How to Set Up a Remote Server for Unity ML-Agents Training

In my previous post, we covered how to set up a local machine to train agents using ML-Agents. However, running everything locally isn’t the only—or always the best—way to handle training.

In my specific case, my main work computer doesn’t have an NVIDIA graphics card. This means I can’t take advantage of CUDA acceleration, which significantly speeds up training. However, I do have an older machine equipped with a NVIDIA GeForce GTX 1060 6GB that does support CUDA.

I decided to repurpose this hardware to build a dedicated agent training lab. Here is how I did it.

Prerequisites

First, you need to configure the environment on your remote machine by following the steps in my previous installation guide.

Once the environment is ready, we can start training. However, since the ML-Agents environment usually expects to communicate with a local Unity Editor, we have two distinct methods to bridge the gap.

Method 1: SSH Tunneling

This is the most direct option. It effectively tricks Unity into thinking the training process is running locally by tunneling the connection to the remote server.

To do this, start the mlagents-learn process on your remote server. Then, on the local machine where the Unity Editor is running, open a terminal and execute the following command:


ssh -L 5004:localhost:5004 root@192.168.1.15

(Replace the IP address with your server’s actual IP)

Training command starting

Once the tunnel is established and the remote trainer is listening, press Play in the Unity Editor on your local machine.

Logs of a training session in progress

The Downside: While simple to set up, this method has a significant drawback: Network Latency. The constant data exchange between your local Unity Editor and the remote server can introduce lag, which often negates the performance gains you would get from using the remote GPU.

Because of this, I recommend the second method.

Method 2: Running a Headless Build (Recommended)

This method involves a few extra steps, but it isolates the process entirely on the server, removing network latency from the equation. We will build the game for Linux, upload it, and run it “headless” (without a graphical interface).

Step 1: Build for Linux

In Unity, we need to create a standalone executable for the server’s OS (usually Linux).

Go to File -> Build Profiles.
Select Linux (If the module isn’t installed, add it via Unity Hub).
Click Build.

Step 2: Upload to Server

Once built, zip the files.

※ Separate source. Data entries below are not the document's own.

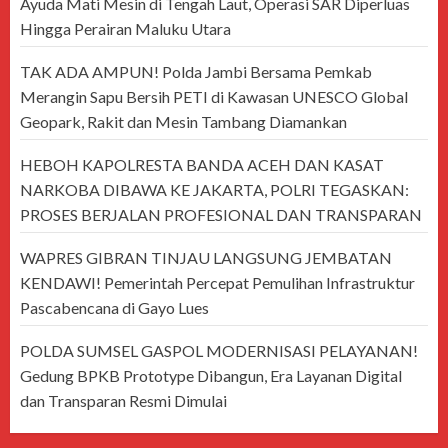
Ayuda Mati Mesin di Tengah Laut, Operasi SAR Diperluas
Hingga Perairan Maluku Utara
TAK ADA AMPUN! Polda Jambi Bersama Pemkab
Merangin Sapu Bersih PETI di Kawasan UNESCO Global
Geopark, Rakit dan Mesin Tambang Diamankan
HEBOH KAPOLRESTA BANDA ACEH DAN KASAT
NARKOBA DIBAWA KE JAKARTA, POLRI TEGASKAN:
PROSES BERJALAN PROFESIONAL DAN TRANSPARAN
WAPRES GIBRAN TINJAU LANGSUNG JEMBATAN
KENDAWI! Pemerintah Percepat Pemulihan Infrastruktur
Pascabencana di Gayo Lues
POLDA SUMSEL GASPOL MODERNISASI PELAYANAN!
Gedung BPKB Prototype Dibangun, Era Layanan Digital
dan Transparan Resmi Dimulai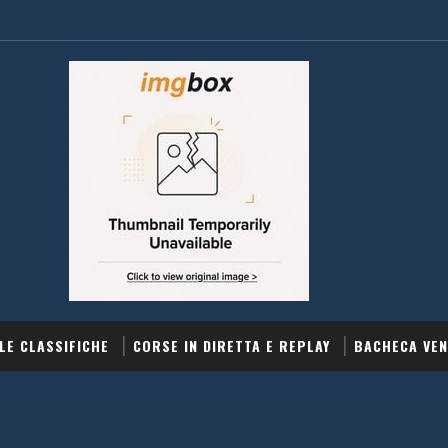
LE CLASSIFICHE
CORSE IN DIRETTA E REPLAY
BACHECA VEN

You can upload them to your server using SCP or your preferred file transfer tool.


scp MyLinuxBuild.zip username@your_server_ip:/home/username/

Step 3: Unzip and Permissions

On the server, unzip the build and ensure the executable has permission to run.


unzip MyLinuxBuild.zip -d MyGameDir
chmod +x MyGame.x86_64

Step 4: Run the Training

Now we can start the training. We need to point ML-Agents to our built executable and use the --no-graphics flag so it doesn’t try to render visuals on a server that likely lacks a display.


mlagents-learn trainer_config.yaml --env=./MyAgentEnv/MyGame --run-id=ServerRun_01 --no-graphics

Tip: I highly recommend using a terminal multiplexer like tmux or screen. If you are running a long training session and your SSH connection drops, your training process will die. Using tmux allows the session to persist in the background even if you disconnect.

Results and Conclusion

The main advantage of Method 2 is that it leverages the remote GPU’s raw performance without network bottlenecks.

Once training is complete, you can check the results and view them using TensorBoard:


tensorboard --logdir results --bind_all

Tip: Use —bind_all to allow external connections to TensorBoard

Is it worth it?

In my specific test case, the gains were modest.

Local (CPU): ~33 minutes for 2.000.000 steps.

Local CPU session results graph

Remote (Old GPU): ~27 minutes for 2.000.000 steps.

Remote GPU session results graph

While a 6-minute saving might not seem worth the extra “overhead” of building and uploading, keep in mind that I am using very old hardware. The real value here is the workflow. This exact method applies if you rent a high-performance cloud server for a few hours. In that scenario, the time difference would be noticeable.

I plan to test this workflow on more powerful hardware soon to see the true potential of remote training.